Busy Train Station Data Shows Overground's Popularity Rise

Rachel Holdsworth
By Rachel Holdsworth Last edited 132 months ago
Busy Train Station Data Shows Overground's Popularity Rise

Data about UK train station use has been updated for 2011-12, and what's immediately obvious is how much usage of the Overground has jumped since the previous year.

On the old East London line and its extension, which opened May 2010, Dalston Kingsland saw a 78% increase in entries and exits, Whitechapel a 76% increase, Canada Water 75%, Hackney Central 73%. Kensington Olympia saw a 157% jump in usage, which is odd; anything to do with the change in service on the District Line? But Canonbury passengers increased by a whopping 172%; maybe it is just the magic of the Overground. Camden Road shot up 68%, West Hampstead 52%... No wonder they need more carriages. Shoreditch High Street, however, saw numbers drop by 15% – a result of it being moved into zone 1?

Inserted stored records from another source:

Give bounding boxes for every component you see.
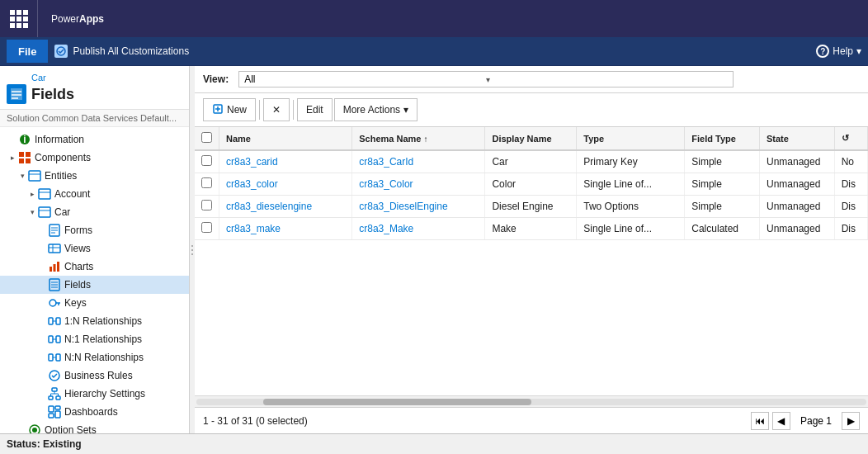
row-type: Single Line of... — [577, 218, 685, 240]
col-header-fieldtype[interactable]: Field Type — [685, 127, 760, 150]
schema-name-link[interactable]: cr8a3_DieselEngine — [359, 201, 447, 212]
row-name[interactable]: cr8a3_dieselengine — [219, 196, 352, 218]
prev-page-button[interactable]: ◀ — [772, 412, 790, 430]
col-header-name[interactable]: Name — [219, 127, 352, 150]
field-name-link[interactable]: cr8a3_color — [226, 178, 278, 190]
row-extra: No — [834, 150, 867, 173]
schema-name-link[interactable]: cr8a3_Color — [359, 178, 413, 190]
sidebar-item-views[interactable]: Views — [0, 239, 189, 258]
page-title: Fields — [31, 86, 74, 103]
sidebar-item-hierarchy-settings[interactable]: Hierarchy Settings — [0, 385, 189, 403]
select-all-checkbox[interactable] — [201, 132, 212, 143]
new-button[interactable]: New — [203, 98, 256, 121]
first-page-button[interactable]: ⏮ — [751, 412, 769, 430]
edit-button[interactable]: Edit — [297, 98, 333, 121]
col-header-display[interactable]: Display Name — [485, 127, 577, 150]
sidebar-item-information[interactable]: i Information — [0, 130, 189, 149]
svg-rect-25 — [54, 264, 56, 272]
row-checkbox[interactable] — [201, 177, 212, 188]
file-button[interactable]: File — [7, 40, 48, 63]
row-checkbox-cell[interactable] — [195, 196, 219, 218]
table-row[interactable]: cr8a3_make cr8a3_Make Make Single Line o… — [195, 218, 868, 240]
sidebar-item-label: Entities — [45, 170, 77, 182]
fields-icon — [7, 84, 26, 104]
svg-rect-21 — [49, 244, 60, 253]
next-page-button[interactable]: ▶ — [842, 412, 860, 430]
sidebar-item-option-sets[interactable]: Option Sets — [0, 421, 189, 433]
sidebar-item-label: Views — [64, 243, 91, 254]
sidebar-item-charts[interactable]: Charts — [0, 258, 189, 276]
more-actions-button[interactable]: More Actions ▾ — [334, 98, 417, 121]
publish-action[interactable]: Publish All Customizations — [54, 45, 189, 58]
col-header-schema[interactable]: Schema Name ↑ — [352, 127, 485, 150]
schema-name-link[interactable]: cr8a3_Make — [359, 223, 413, 234]
help-icon: ? — [816, 45, 829, 58]
table-row[interactable]: cr8a3_color cr8a3_Color Color Single Lin… — [195, 173, 868, 196]
sidebar-item-car[interactable]: ▾ Car — [0, 203, 189, 221]
row-schema[interactable]: cr8a3_Color — [352, 173, 485, 196]
sidebar-item-account[interactable]: ▸ Account — [0, 185, 189, 203]
solution-label: Solution Common Data Services Default... — [0, 110, 189, 127]
sidebar-item-nn-relationships[interactable]: N:N Relationships — [0, 348, 189, 367]
col-header-check[interactable] — [195, 127, 219, 150]
col-header-type[interactable]: Type — [577, 127, 685, 150]
row-name[interactable]: cr8a3_color — [219, 173, 352, 196]
row-schema[interactable]: cr8a3_Make — [352, 218, 485, 240]
row-checkbox[interactable] — [201, 200, 212, 210]
col-header-state[interactable]: State — [759, 127, 834, 150]
sidebar-item-label: N:N Relationships — [64, 352, 144, 363]
row-schema[interactable]: cr8a3_DieselEngine — [352, 196, 485, 218]
svg-rect-40 — [49, 354, 53, 361]
field-name-link[interactable]: cr8a3_make — [226, 223, 281, 234]
row-checkbox-cell[interactable] — [195, 150, 219, 173]
sidebar-item-label: 1:N Relationships — [64, 315, 142, 327]
field-name-link[interactable]: cr8a3_dieselengine — [226, 201, 312, 212]
view-select[interactable]: All ▾ — [238, 71, 734, 87]
schema-name-link[interactable]: cr8a3_CarId — [359, 156, 413, 168]
sidebar-item-keys[interactable]: Keys — [0, 294, 189, 312]
row-checkbox[interactable] — [201, 222, 212, 233]
sidebar-item-1n-relationships[interactable]: 1:N Relationships — [0, 312, 189, 330]
row-checkbox-cell[interactable] — [195, 218, 219, 240]
page-title-area: Fields — [7, 83, 182, 106]
horizontal-scrollbar[interactable] — [195, 395, 868, 407]
field-name-link[interactable]: cr8a3_carid — [226, 156, 278, 168]
table-row[interactable]: cr8a3_dieselengine cr8a3_DieselEngine Di… — [195, 196, 868, 218]
sidebar-item-dashboards[interactable]: Dashboards — [0, 403, 189, 421]
row-name[interactable]: cr8a3_make — [219, 218, 352, 240]
pagination-bar: 1 - 31 of 31 (0 selected) ⏮ ◀ Page 1 ▶ — [195, 407, 868, 433]
scroll-track[interactable] — [196, 399, 866, 405]
waffle-button[interactable] — [0, 0, 37, 37]
action-bar: New ✕ Edit More Actions ▾ — [195, 93, 868, 127]
ribbon-bar: File Publish All Customizations ? Help ▾ — [0, 37, 868, 66]
row-type: Primary Key — [577, 150, 685, 173]
sidebar-item-n1-relationships[interactable]: N:1 Relationships — [0, 330, 189, 348]
breadcrumb: Car — [7, 73, 182, 83]
toggle-spacer — [36, 370, 48, 381]
scroll-thumb[interactable] — [263, 399, 531, 405]
row-checkbox[interactable] — [201, 155, 212, 166]
sidebar-item-business-rules[interactable]: Business Rules — [0, 367, 189, 385]
row-checkbox-cell[interactable] — [195, 173, 219, 196]
svg-rect-51 — [49, 406, 54, 412]
sidebar-item-label: Account — [54, 188, 90, 200]
svg-rect-44 — [52, 388, 57, 391]
table-header-row: Name Schema Name ↑ Display Name Type Fie… — [195, 127, 868, 150]
sidebar-item-label: Components — [35, 152, 91, 163]
more-actions-arrow: ▾ — [403, 104, 408, 116]
svg-rect-45 — [49, 396, 53, 400]
svg-point-31 — [50, 300, 56, 306]
help-button[interactable]: ? Help ▾ — [816, 45, 861, 58]
table-row[interactable]: cr8a3_carid cr8a3_CarId Car Primary Key … — [195, 150, 868, 173]
svg-rect-26 — [57, 262, 59, 272]
svg-rect-54 — [55, 411, 60, 418]
delete-button[interactable]: ✕ — [263, 98, 290, 121]
row-name[interactable]: cr8a3_carid — [219, 150, 352, 173]
sidebar-item-label: Option Sets — [45, 424, 97, 433]
sidebar-item-components[interactable]: ▸ Components — [0, 149, 189, 167]
svg-rect-52 — [55, 406, 60, 409]
sidebar-item-forms[interactable]: Forms — [0, 221, 189, 239]
row-schema[interactable]: cr8a3_CarId — [352, 150, 485, 173]
sidebar-item-entities[interactable]: ▾ Entities — [0, 167, 189, 185]
sidebar-item-fields[interactable]: Fields — [0, 276, 189, 294]
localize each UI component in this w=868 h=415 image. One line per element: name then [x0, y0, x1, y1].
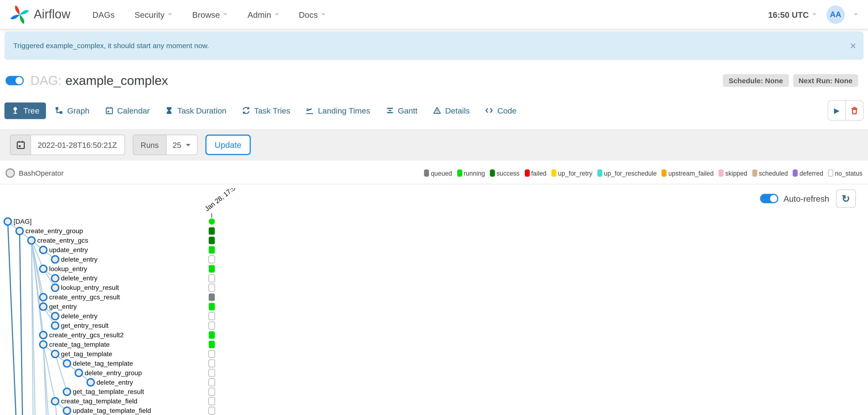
legend-item: skipped: [719, 170, 747, 177]
view-tabs-row: Tree Graph Calendar Task Duration Task T…: [4, 100, 864, 121]
task-status[interactable]: [209, 265, 215, 272]
tab-details[interactable]: Details: [427, 102, 476, 119]
task-status[interactable]: [209, 407, 215, 414]
task-status[interactable]: [209, 293, 215, 301]
task-label: create_entry_group: [25, 227, 83, 235]
task-status[interactable]: [209, 360, 215, 367]
task-label: lookup_entry: [49, 265, 87, 272]
task-node[interactable]: [40, 294, 47, 301]
dag-label-prefix: DAG:: [31, 73, 62, 88]
legend-item: deferred: [793, 170, 823, 177]
chevron-down-icon: [321, 13, 326, 18]
task-node[interactable]: [40, 303, 47, 310]
task-node[interactable]: [63, 360, 71, 367]
next-run-badge: Next Run: None: [793, 74, 858, 87]
task-node[interactable]: [40, 332, 47, 339]
task-status[interactable]: [209, 227, 215, 235]
task-status[interactable]: [209, 397, 215, 405]
airflow-brand[interactable]: Airflow: [10, 5, 70, 24]
dag-pause-toggle[interactable]: [5, 76, 24, 85]
nav-item-security[interactable]: Security: [134, 10, 172, 19]
task-status[interactable]: [209, 350, 215, 358]
task-status[interactable]: [209, 237, 215, 244]
tab-task-duration[interactable]: Task Duration: [158, 102, 233, 119]
status-label: up_for_retry: [558, 170, 592, 176]
task-node[interactable]: [52, 350, 59, 357]
task-node[interactable]: [63, 388, 71, 395]
legend-item: up_for_retry: [552, 170, 592, 177]
status-label: failed: [531, 170, 546, 176]
task-status[interactable]: [209, 284, 215, 291]
task-node[interactable]: [40, 265, 47, 272]
tab-gantt[interactable]: Gantt: [379, 102, 424, 119]
task-node[interactable]: [52, 284, 59, 291]
task-status[interactable]: [209, 246, 215, 254]
task-node[interactable]: [52, 275, 59, 282]
tree-link: [8, 221, 17, 415]
task-node[interactable]: [87, 379, 94, 386]
status-label: no_status: [835, 170, 863, 176]
operator-legend-label: BashOperator: [19, 169, 63, 177]
gantt-bars-icon: [386, 107, 394, 115]
nav-item-dags[interactable]: DAGs: [92, 10, 115, 19]
num-runs-value: 25: [173, 140, 181, 149]
nav-item-admin[interactable]: Admin: [248, 10, 279, 19]
task-node[interactable]: [40, 246, 47, 254]
task-status[interactable]: [209, 379, 215, 386]
update-button[interactable]: Update: [205, 135, 251, 155]
clock-menu[interactable]: 16:50 UTC: [768, 10, 816, 19]
task-node[interactable]: [40, 341, 47, 348]
task-node[interactable]: [75, 369, 83, 376]
tab-calendar[interactable]: Calendar: [98, 102, 156, 119]
task-node[interactable]: [63, 407, 71, 414]
status-label: deferred: [800, 170, 823, 176]
close-icon[interactable]: ×: [850, 41, 856, 51]
task-status[interactable]: [209, 341, 215, 348]
dag-header: DAG: example_complex Schedule: None Next…: [5, 73, 858, 88]
chevron-down-icon: [812, 13, 816, 18]
status-swatch: [793, 170, 798, 177]
task-status[interactable]: [209, 369, 215, 377]
task-node[interactable]: [52, 256, 59, 263]
datepicker-button[interactable]: [10, 135, 31, 155]
base-date-group: [10, 135, 125, 155]
legend-item: queued: [424, 170, 452, 177]
legend-item: running: [457, 170, 485, 177]
status-swatch: [752, 170, 757, 177]
task-status[interactable]: [209, 388, 215, 395]
tab-code[interactable]: Code: [478, 102, 523, 119]
task-status[interactable]: [209, 322, 215, 329]
tab-landing-times[interactable]: Landing Times: [299, 102, 377, 119]
task-node[interactable]: [4, 218, 11, 225]
task-status[interactable]: [209, 274, 215, 282]
avatar[interactable]: AA: [827, 5, 845, 24]
task-node[interactable]: [16, 228, 23, 235]
tab-tree[interactable]: Tree: [4, 102, 46, 119]
status-label: success: [497, 170, 520, 176]
code-brackets-icon: [485, 107, 493, 115]
status-swatch: [490, 170, 495, 177]
task-node[interactable]: [28, 237, 35, 244]
tab-graph[interactable]: Graph: [48, 102, 96, 119]
schedule-badges: Schedule: None Next Run: None: [723, 74, 858, 87]
dag-run-status[interactable]: [209, 218, 215, 225]
chevron-down-icon[interactable]: [854, 13, 858, 18]
num-runs-select[interactable]: 25: [166, 135, 197, 155]
base-date-input[interactable]: [31, 135, 125, 155]
chevron-down-icon: [223, 13, 228, 18]
trigger-alert-banner: Triggered example_complex, it should sta…: [4, 32, 864, 60]
task-status[interactable]: [209, 303, 215, 310]
task-status[interactable]: [209, 331, 215, 339]
legend-item: up_for_reschedule: [597, 170, 657, 177]
trigger-dag-button[interactable]: ▶: [828, 101, 845, 120]
task-status[interactable]: [209, 256, 215, 263]
task-node[interactable]: [52, 398, 59, 405]
nav-item-docs[interactable]: Docs: [299, 10, 326, 19]
nav-item-browse[interactable]: Browse: [192, 10, 228, 19]
delete-dag-button[interactable]: [845, 101, 863, 120]
tab-task-tries[interactable]: Task Tries: [235, 102, 297, 119]
task-node[interactable]: [52, 322, 59, 329]
task-node[interactable]: [52, 313, 59, 320]
task-status[interactable]: [209, 313, 215, 320]
dag-actions: ▶: [828, 100, 864, 121]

Waterloo remains the country's busiest station with 94,045,510 entries and exits, followed by Victoria, Liverpool Street, London Bridge, Charing Cross, Euston and Paddington, but Birmingham New Street has leapfrogged King's Cross to take eighth place. 21,918,116 passengers started or ended journeys at Clapham Junction (almost as many as Stratford), but Clapham Junction has 21,609,997 interchanges over a year, keeping its crown as the busiest/most annoying place to change trains.

Not all stations are getting busier. Cannon Street saw passenger numbers decline 2%, in Finsbury Park they were down 12%, Old Street dropped by 7% and in Elephant and Castle – apparently a station Londoners hate – 3% of passengers have voted with their feet and gone elsewhere.